What the task asks: Count the lines below containing "Iraq"; state the number only.

Items from a data source:

↓↓↓

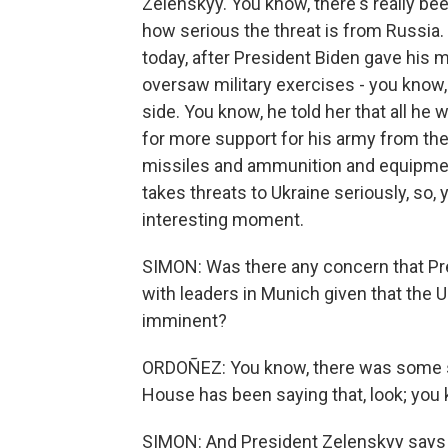
Zelenskyy. You know, there's really 
how serious the threat is from Russia. 
today, after President Biden gave his m
oversaw military exercises - you know,
side. You know, he told her that all he
for more support for his army from the
missiles and ammunition and equipment
takes threats to Ukraine seriously, so,
interesting moment.
SIMON: Was there any concern that Pre
with leaders in Munich given that the U
imminent?
ORDOÑEZ: You know, there was some sur
House has been saying that, look; you 
SIMON: And President Zelenskyy says al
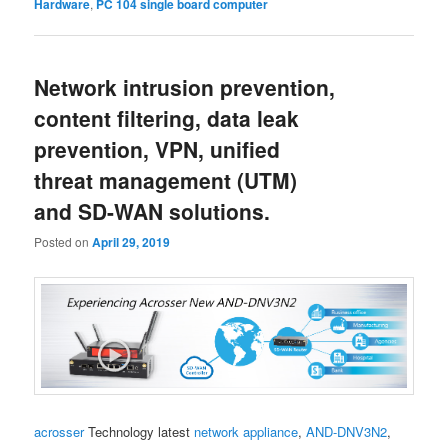
Hardware
,
PC 104 single board computer
Network intrusion prevention,
content filtering, data leak
prevention, VPN, unified
threat management (UTM)
and SD-WAN solutions.
Posted on
April 29, 2019
acrosser
Technology latest
network appliance
,
AND-DNV3N2
,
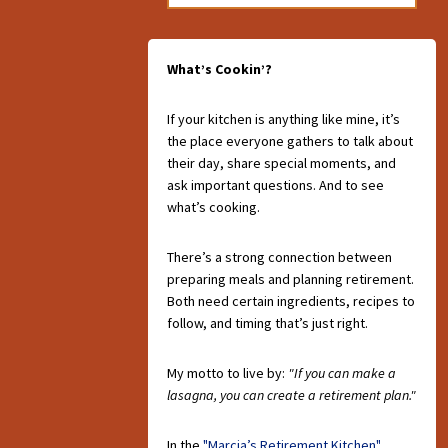
What’s Cookin’?
If your kitchen is anything like mine, it’s
the place everyone gathers to talk about
their day, share special moments, and
ask important questions. And to see
what’s cooking.
There’s a strong connection between
preparing meals and planning retirement.
Both need certain ingredients, recipes to
follow, and timing that’s just right.
My motto to live by:
"If you can make a
lasagna, you can create a retirement plan."
In the
"Marcia’s Retirement Kitchen"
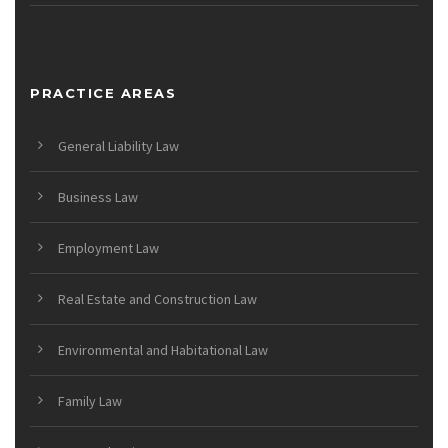
PRACTICE AREAS
General Liability Law
Business Law
Employment Law
Real Estate and Construction Law
Environmental and Habitational Law
Family Law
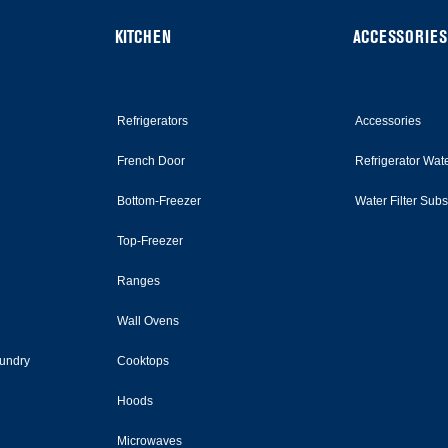
KITCHEN
ACCESSORIES
Refrigerators
Accessories
French Door
Refrigerator Wate
Bottom-Freezer
Water Filter Sub
Top-Freezer
Ranges
Wall Ovens
undry
Cooktops
Hoods
Microwaves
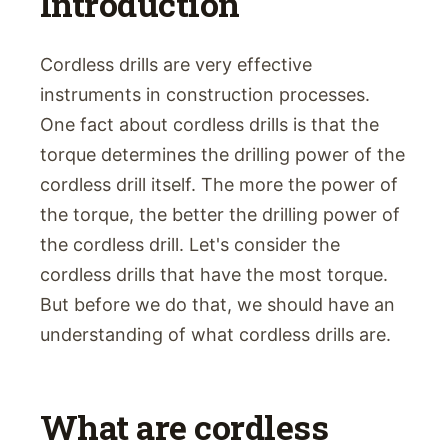
Introduction
Cordless drills are very effective
instruments in construction processes.
One fact about cordless drills is that the
torque determines the drilling power of the
cordless drill itself. The more the power of
the torque, the better the drilling power of
the cordless drill. Let's consider the
cordless drills that have the most torque.
But before we do that, we should have an
understanding of what cordless drills are.
What are cordless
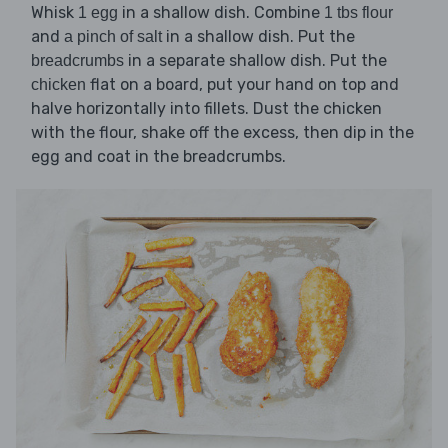
Whisk
in a shallow dish. Combine
1 egg
1 tbs flour
and
in a shallow dish. Put the
a pinch of salt
in a separate shallow dish. Put the
breadcrumbs
flat on a board, put your hand on top and
chicken
halve horizontally into fillets. Dust the chicken
with the flour, shake off the excess, then dip in the
egg and coat in the breadcrumbs.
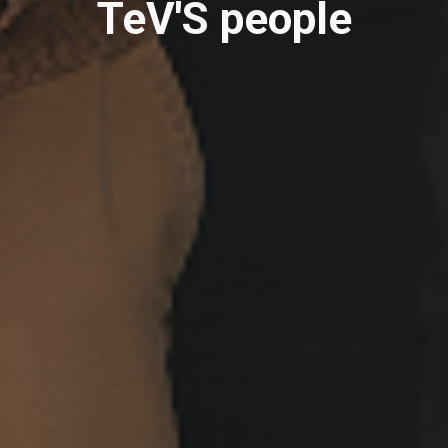
TeV'S people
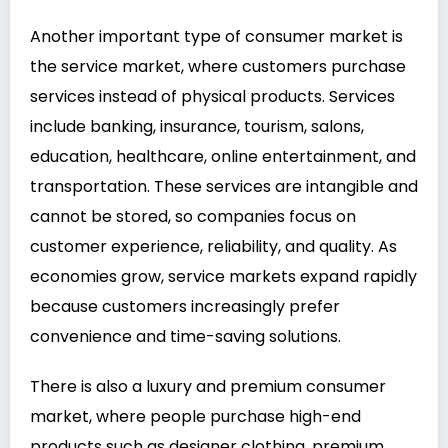
Another important type of consumer market is
the service market, where customers purchase
services instead of physical products. Services
include banking, insurance, tourism, salons,
education, healthcare, online entertainment, and
transportation. These services are intangible and
cannot be stored, so companies focus on
customer experience, reliability, and quality. As
economies grow, service markets expand rapidly
because customers increasingly prefer
convenience and time-saving solutions.
There is also a luxury and premium consumer
market, where people purchase high-end
products such as designer clothing, premium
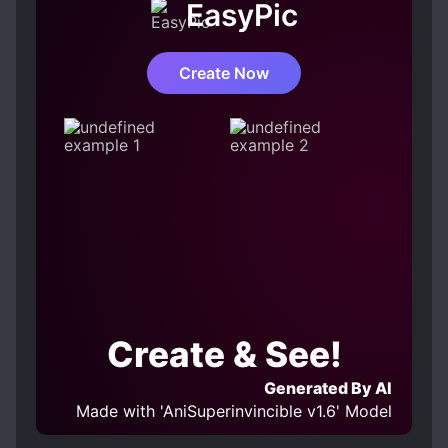
EasyPic
Create Now
Create & See!
Generated By AI
Made with 'AniSuperinvincible v1.6' Model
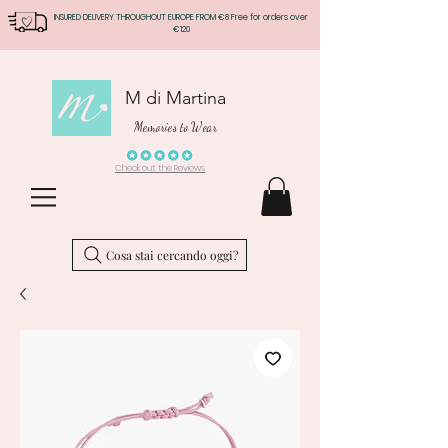
INSURED DELIVERY THROUGHOUT EUROPE FROM €8 Free for orders over
€120
M di Martina
Memories to Wear
Check out the Reviews
Cosa stai cercando oggi?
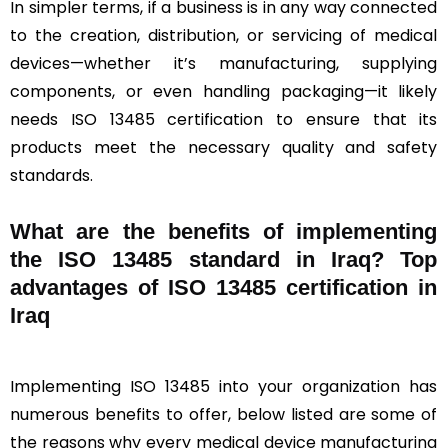
In simpler terms, if a business is in any way connected
to the creation, distribution, or servicing of medical
devices—whether it’s manufacturing, supplying
components, or even handling packaging—it likely
needs ISO 13485 certification to ensure that its
products meet the necessary quality and safety
standards.
What are the benefits of implementing
the ISO 13485 standard in Iraq? Top
advantages of ISO 13485 certification in
Iraq
Implementing ISO 13485 into your organization has
numerous benefits to offer, below listed are some of
the reasons why every medical device manufacturing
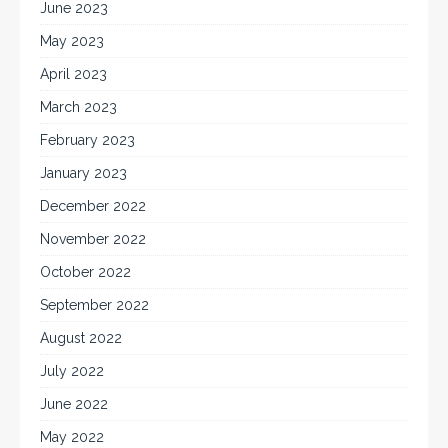
June 2023
May 2023
April 2023
March 2023
February 2023
January 2023
December 2022
November 2022
October 2022
September 2022
August 2022
July 2022
June 2022
May 2022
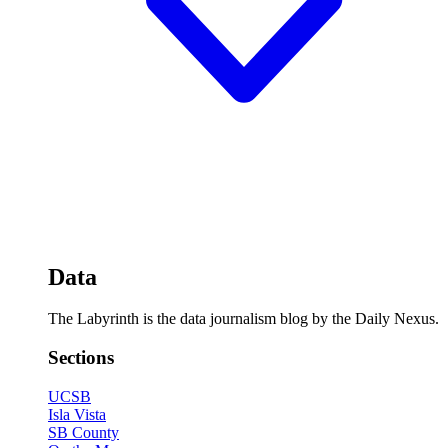
Data
The Labyrinth is the data journalism blog by the Daily Nexus.
Sections
UCSB
Isla Vista
SB County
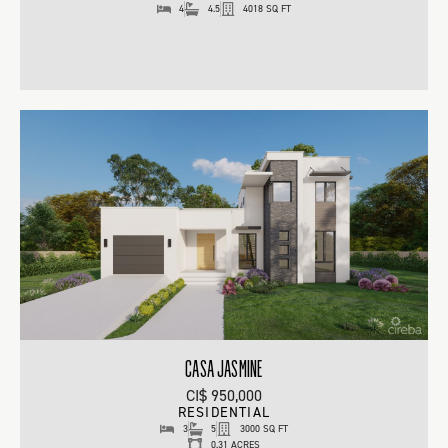
4
4.5
4018 SQ FT
CASA JASMINE
CI$ 950,000
RESIDENTIAL
3
5
3000 SQ FT
0.31 ACRES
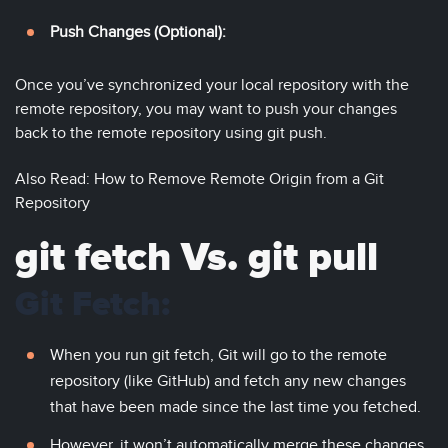
Push Changes (Optional):
Once you’ve synchronized your local repository with the
remote repository, you may want to push your changes
back to the remote repository using git push.
Also Read: How to Remove Remote Origin from a Git
Repository
git fetch Vs. git pull
Git Fetch:
When you run git fetch, Git will go to the remote
repository (like GitHub) and fetch any new changes
that have been made since the last time you fetched.
However, it won’t automatically merge these changes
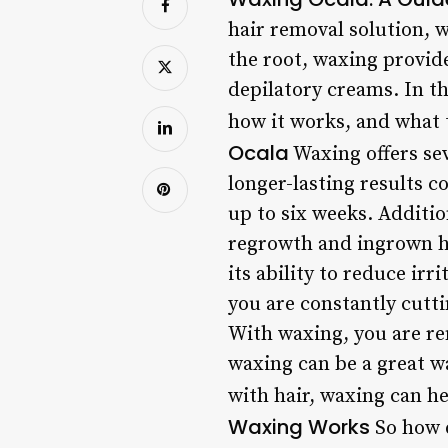
hair removal solution, 
the root, waxing provid
depilatory creams. In th
how it works, and what 
Ocala
Waxing offers sev
longer-lasting results 
up to six weeks. Additio
regrowth and ingrown ha
its ability to reduce ir
you are constantly cutti
With waxing, you are re
waxing can be a great w
with hair, waxing can h
Waxing Works
So how d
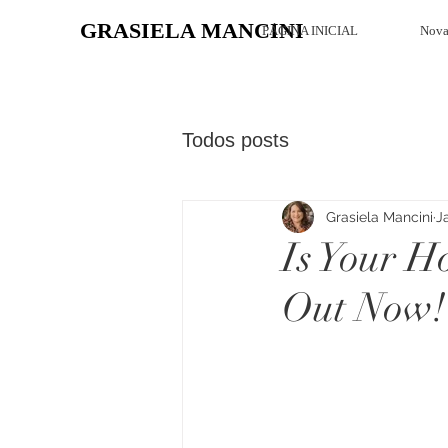
GRASIELA MANCINI
PÁGINA INICIAL
Nova
Todos posts
Grasiela Mancini
J
Is Your H
Out Now!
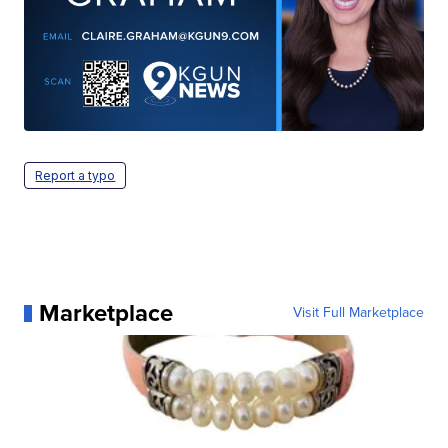
Report a typo
Marketplace
Visit Full Marketplace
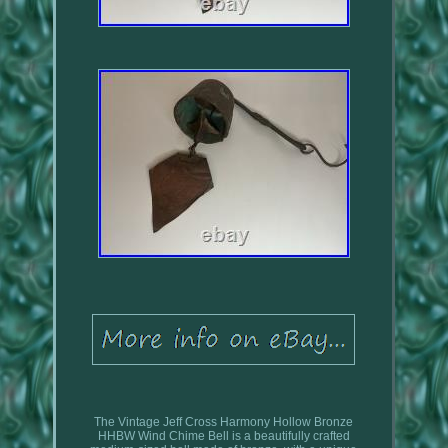
The Vintage Jeff Cross Harmony Hollow Bronze
HHBW Wind Chime Bell is a beautifully crafted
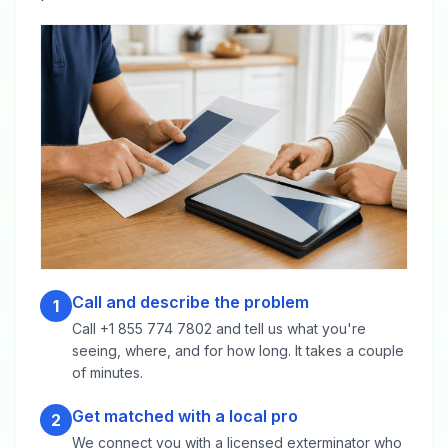
Call and describe the problem
1
Call +1 855 774 7802 and tell us what you're
seeing, where, and for how long. It takes a couple
of minutes.
Get matched with a local pro
2
We connect you with a licensed exterminator who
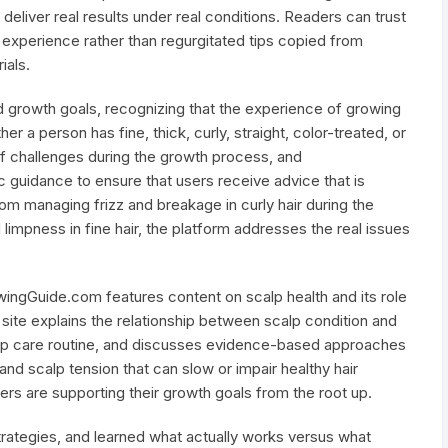
deliver real results under real conditions. Readers can trust
e experience rather than regurgitated tips copied from
ials.
d growth goals, recognizing that the experience of growing
er a person has fine, thick, curly, straight, color-treated, or
t of challenges during the growth process, and
guidance to ensure that users receive advice that is
 From managing frizz and breakage in curly hair during the
limpness in fine hair, the platform addresses the real issues
wingGuide.com features content on scalp health and its role
e site explains the relationship between scalp condition and
calp care routine, and discusses evidence-based approaches
and scalp tension that can slow or impair healthy hair
ers are supporting their growth goals from the root up.
strategies, and learned what actually works versus what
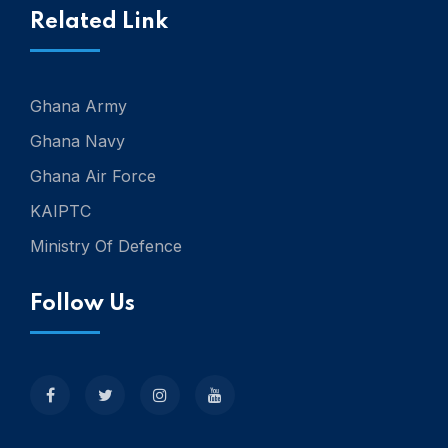
Related Link
Ghana Army
Ghana Navy
Ghana Air Force
KAIPTC
Ministry Of Defence
Follow Us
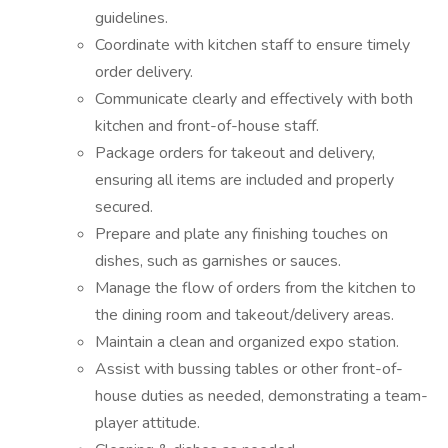
guidelines.
Coordinate with kitchen staff to ensure timely
order delivery.
Communicate clearly and effectively with both
kitchen and front-of-house staff.
Package orders for takeout and delivery,
ensuring all items are included and properly
secured.
Prepare and plate any finishing touches on
dishes, such as garnishes or sauces.
Manage the flow of orders from the kitchen to
the dining room and takeout/delivery areas.
Maintain a clean and organized expo station.
Assist with bussing tables or other front-of-
house duties as needed, demonstrating a team-
player attitude.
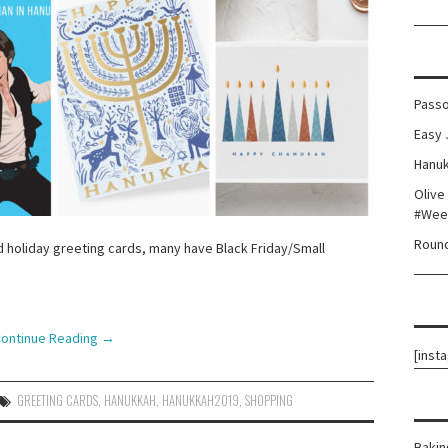
Passo
Easy 
Hanuk
Olive
#Wee
Round
 holiday greeting cards, many have Black Friday/Small
!
ontinue Reading
→
[inst
GREETING CARDS
,
HANUKKAH
,
HANUKKAH2019
,
SHOPPING
Bakin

↑↑↑

Response below: 2